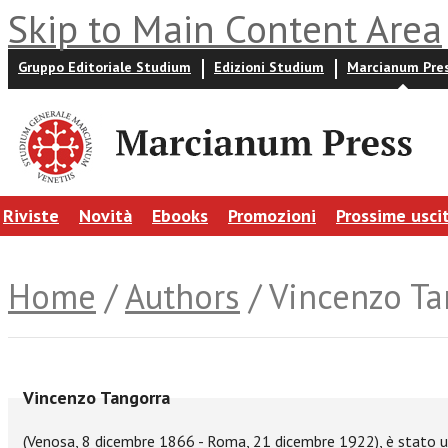
Skip to Main Content Area
Gruppo Editoriale Studium
Edizioni Studium
Marcianum Pre
Riviste
Novità
Ebooks
Promozioni
Prossime usci
Home
/
Authors
/ Vincenzo Ta
Vincenzo Tangorra
(Venosa, 8 dicembre 1866 - Roma, 21 dicembre 1922), è stato un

-- -- --

## About this exercise
Exclude the pictures, then retype every record exactly.

## Output for this exercise
Skip to Main Content Area
Gruppo Editoriale Studium
Edizioni Studium
Marcianum Pre
Riviste
Novità
Ebooks
Promozioni
Prossime usci
Home
/
Authors
/ Vincenzo Ta
Vincenzo Tangorra
(Venosa, 8 dicembre 1866 - Roma, 21 dicembre 1922), è stato un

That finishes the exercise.